Regarding claims 2 and 14, the combination of Tang and Meier teaches its/their respective base claim(s).
The combination does not expressly disclose but Thakur teaches the method of claim 1, wherein each node of the node feature maps is represented by a node feature vector, the node feature vector comprising the data representative of characteristic features of each node.
(Thakur, figure, p1, 1x4096 fully connected layer; the fully-connected layer of VGG16 outputs a flatten feature vector with size of 4096 (i.e., 4096 characteristic features), p5; Meier, Fig. 2; human skeleton input 105 as shown; input 105 is made of nodes and the edges connecting between nodes; both nodes and the corresponding edges may represent features extractable by a convolutional neural network; also, Tang, Fig. 3, “Red rectangles indicate the convolutional, ReLU and pooling layers of VGG16”; “Our basic CNN architecture is VGG-16 Net”, p3704/c2; each branch VGG16 of a SiameseNet (Tang, Fig. 3(a)) can process nodes and/or edges in each of the two input images; each node or edge represents a feature corresponding to an output feature vector)
Therefore, it would have been obvious to one of ordinary skill in the art before the effective filing date of the claimed invention was made to incorporate the teachings of Thakur into the modified system or method of Tang and Meier in order to use a large scale output feature vector to represent rich information of each node or edge in the input images. The combination of Tang, Meier and Thakur also teaches other enhanced capabilities.
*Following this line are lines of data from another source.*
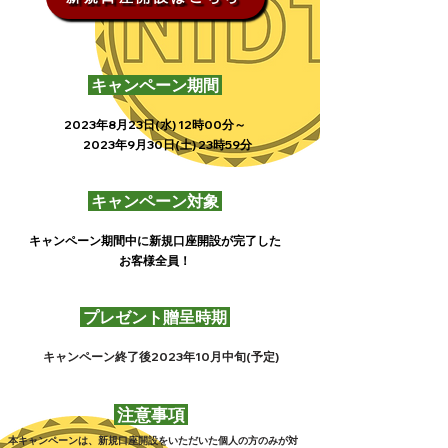
キャンペーン期間
2023年8月23日(水) 12時00分～
​
2023年9月30日(土) 23時59分
キャンペーン対象
キャンペーン期間中に新規口座開設が完了した
お客様全員！
プレゼント贈呈時期
キャンペーン終了後2023年10月中旬(予定)
注意事項
本キャンペーンは、新規口座開設をいただいた個人の方のみが対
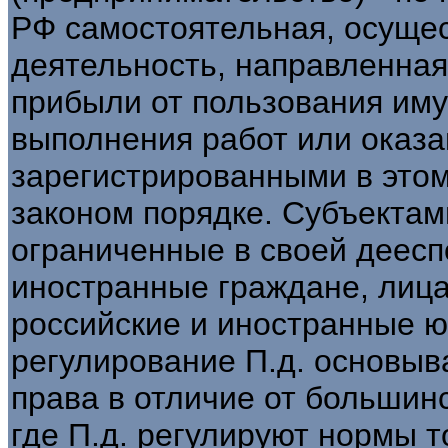
РФ самостоятельная, осущес
деятельность, направленная
прибыли от пользования иму
выполнения работ или оказа
зарегистрированными в этом
законом порядке. Субъектами
ограниченные в своей деесп
иностранные граждане, лица
российские и иностранные ю
регулирование П.д. основыв
права в отличие от большин
где П.д. регулируют нормы т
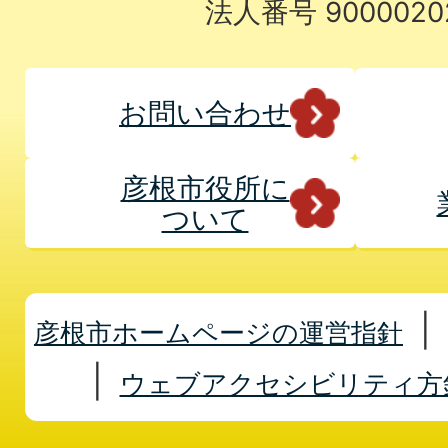
法人番号 9000020
お問い合わせ
彦根市役所に
ついて
彦根市ホームページの運営指針
ウェブアクセシビリティ方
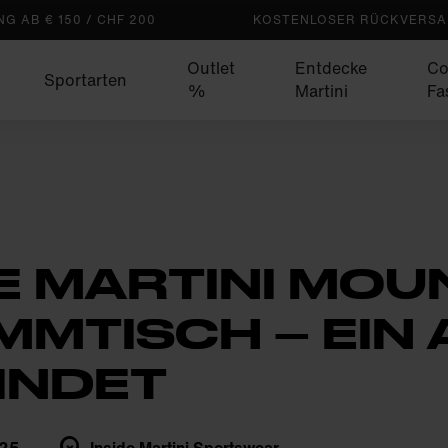
G AB € 150 / CHF 200
KOSTENLOSER RÜCKVERSAN
Outlet
Entdecke
Co
Sportarten
%
Martini
Fa
E MARTINI MOU
MMTISCH – EIN 
INDET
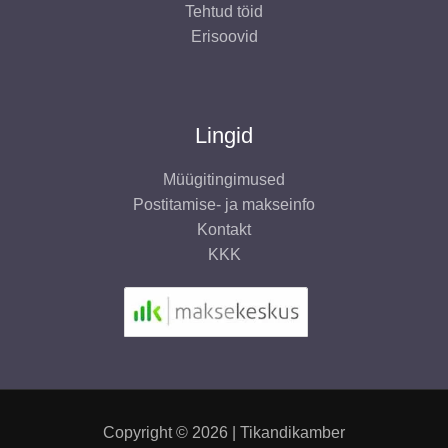
Tehtud töid
Erisoovid
Lingid
Müügitingimused
Postitamise- ja makseinfo
Kontakt
KKK
Copyright © 2026 | Tikandikamber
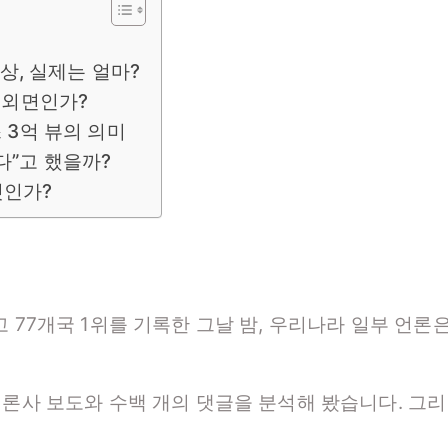
예상, 실제는 얼마?
 외면인가?
 3억 뷰의 의미
다”고 했을까?
엇인가?
 77개국 1위를 기록한 그날 밤, 우리나라 일부 언론
언론사 보도와 수백 개의 댓글을 분석해 봤습니다. 그리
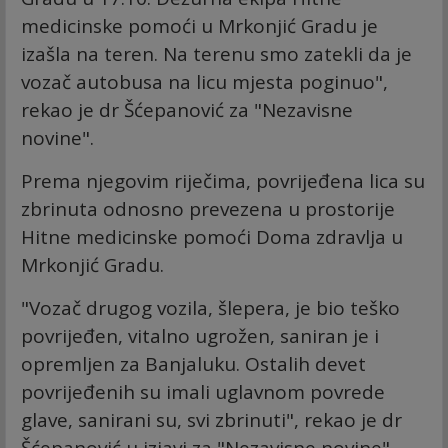
medicinske pomoći u Mrkonjić Gradu je
izašla na teren. Na terenu smo zatekli da je
vozač autobusa na licu mjesta poginuo",
rekao je dr Šćepanović za "Nezavisne
novine".
Prema njegovim riječima, povrijeđena lica su
zbrinuta odnosno prevezena u prostorije
Hitne medicinske pomoći Doma zdravlja u
Mrkonjić Gradu.
"Vozač drugog vozila, šlepera, je bio teško
povrijeđen, vitalno ugrožen, saniran je i
opremljen za Banjaluku. Ostalih devet
povrijeđenih su imali uglavnom povrede
glave, sanirani su, svi zbrinuti", rekao je dr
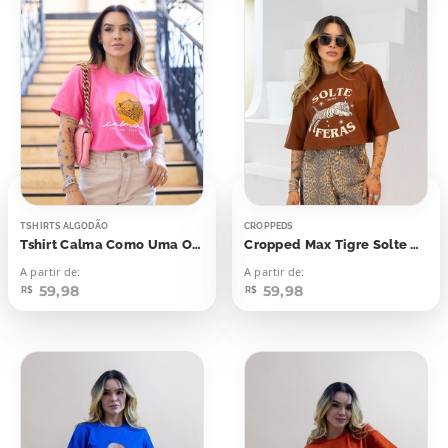
TSHIRTS ALGODÃO
CROPPEDS
Tshirt Calma Como Uma Onça
Cropped Max Tigre Solte Suas Feras
A partir de:
A partir de:
59,98
59,98
R$
R$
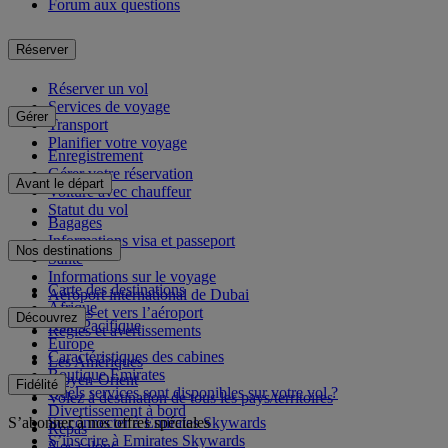
Forum aux questions
Réserver
Réserver un vol
Services de voyage
Gérer
Transport
Planifier votre voyage
Enregistrement
Gérer votre réservation
Avant le départ
Voiture avec chauffeur
Statut du vol
Bagages
Informations visa et passeport
Nos destinations
Santé
Informations sur le voyage
Carte des destinations
Aéroport international de Dubai
Afrique
Depuis et vers l’aéroport
Découvrez
Asie-Pacifique
Règles et avertissements
Europe
Caractéristiques des cabines
Les Amériques
Boutique Emirates
Moyen-Orient
Fidélité
Quels services sont disponibles sur votre vol ?
Volez à destination de tous les pays/territoires
Divertissement à bord
S’abonner à nos offres spéciales
Se connecter à Emirates Skywards
Repas
S’inscrire à Emirates Skywards
Nos salons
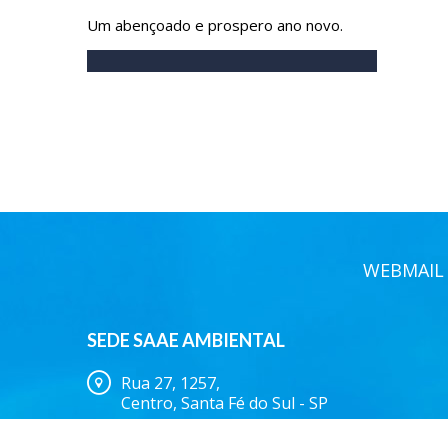
Um abençoado e prospero ano novo.
WEBMAIL
SEDE SAAE AMBIENTAL
Rua 27, 1257,
Centro, Santa Fé do Sul - SP
(17) 3641.9500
Regarding claims 3 and 15, the combination of Tang and Meier teaches its/their respective base claim(s).
The combination of Tang, Meier and Thakur teaches the method of claim 1 further comprising at least one additional convolutional layer and at least one additional linear rectifying layer subsequent to the convolutional layer and the linear rectifying layer for processing each of the source graph and the target graph to output node feature maps related to the source graph and the target graph.
(Thakur, figure, p1; multiple convolution + ReLU layers; Tang, Fig. 3(a); two branches of VGG16 in the SiameseNet)

Regarding claims 4 and 16, the combination of Tang and Meier teaches its/their respective base claim(s).
The combination of Tang, Meier and Thakur teaches the method of claim 1 further comprising at least one additional fully connected layer subsequent to the fully connected layer for processing the selected and aggregated pairs of node representations in a fully connected layer to provide a fully connected layer output.
(Thakur, figure, p1; multiple convolution + ReLU layers; Tang, Fig. 3(a); two branches of VGG16 in the SiameseNet)
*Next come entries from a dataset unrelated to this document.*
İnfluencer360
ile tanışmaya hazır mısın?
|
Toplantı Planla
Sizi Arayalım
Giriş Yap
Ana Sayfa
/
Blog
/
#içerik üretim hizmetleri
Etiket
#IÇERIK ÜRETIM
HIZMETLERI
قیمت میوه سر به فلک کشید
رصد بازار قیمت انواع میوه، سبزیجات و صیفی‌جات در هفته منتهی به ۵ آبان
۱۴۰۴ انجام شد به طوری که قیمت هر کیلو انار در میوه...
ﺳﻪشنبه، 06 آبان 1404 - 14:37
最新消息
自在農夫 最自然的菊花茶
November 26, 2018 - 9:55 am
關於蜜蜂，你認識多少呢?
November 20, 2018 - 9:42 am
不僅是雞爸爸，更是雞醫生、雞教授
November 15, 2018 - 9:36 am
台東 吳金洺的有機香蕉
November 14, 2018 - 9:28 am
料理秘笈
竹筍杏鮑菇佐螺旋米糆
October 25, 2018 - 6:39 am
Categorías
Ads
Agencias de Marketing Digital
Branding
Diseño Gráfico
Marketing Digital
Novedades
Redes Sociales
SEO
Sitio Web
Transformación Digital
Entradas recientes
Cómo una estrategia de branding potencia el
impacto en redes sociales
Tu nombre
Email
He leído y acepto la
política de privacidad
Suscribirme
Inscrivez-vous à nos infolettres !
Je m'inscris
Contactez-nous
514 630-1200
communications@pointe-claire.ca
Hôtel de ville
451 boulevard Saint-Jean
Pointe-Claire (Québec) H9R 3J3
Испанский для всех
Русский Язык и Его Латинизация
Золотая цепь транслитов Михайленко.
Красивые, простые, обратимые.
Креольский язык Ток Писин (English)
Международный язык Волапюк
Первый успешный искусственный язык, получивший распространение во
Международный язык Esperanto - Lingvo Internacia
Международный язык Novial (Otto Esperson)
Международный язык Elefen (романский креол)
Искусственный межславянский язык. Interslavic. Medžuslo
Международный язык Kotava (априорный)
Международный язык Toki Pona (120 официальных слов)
Regarding claims 6 and 18, the combination of Tang and Meier teaches its/their respective base claim(s).
The combination of Tang, Meier and Thakur teaches the method of claim 5, wherein the weights are trained end-to-end using labeled data as training data.
(Meier, Figs. 1-2; “To train the duel network of the first and second encoder-decoder neural networks the device adjusts parameters, e.g., node weights, of the first and second encoder-decoder neural networks based on several comparisons”, [0006]; Thakur, figure, p3; “object of ImageDataGenerator for both training and testing data”, p2; “The ImageDataGenerator will automatically label all the data inside cat folder as cat and vis-à-vis for dog folder”, p3)

Regarding claims 7 and 19, the combination of Tang, Meier and Thakur teaches its/their respective base claim(s).
The combination further teaches the method of claim 6, wherein, in response to matchings being underrepresented in the training data, the matchings are oversampled.
(Note the 112(b) rejection to claims 7 and 19. It’s a commonly understandable that when the shape of a region formed by nodes is not sufficiently representative to a target shape, the matching result of these two shapes would be poor especially at low image resolutions; a common practice to make these two shapes potentially identifiable would be to increase the image resolution of the shape for matching; e.g., in Fig. 3(d) of Tang (see the annotated figure in the claim 1 review comments above): the 3rd and 4th columns are two input images (upper) represented by two node maps (lower) at high image resolutions; it is seen from the red annotation that the two green nodes on the right are successfully classified as the same as the green node on the left to be the same body part (left leg, classification color = green) due to high image resolution (or “oversampled” matching))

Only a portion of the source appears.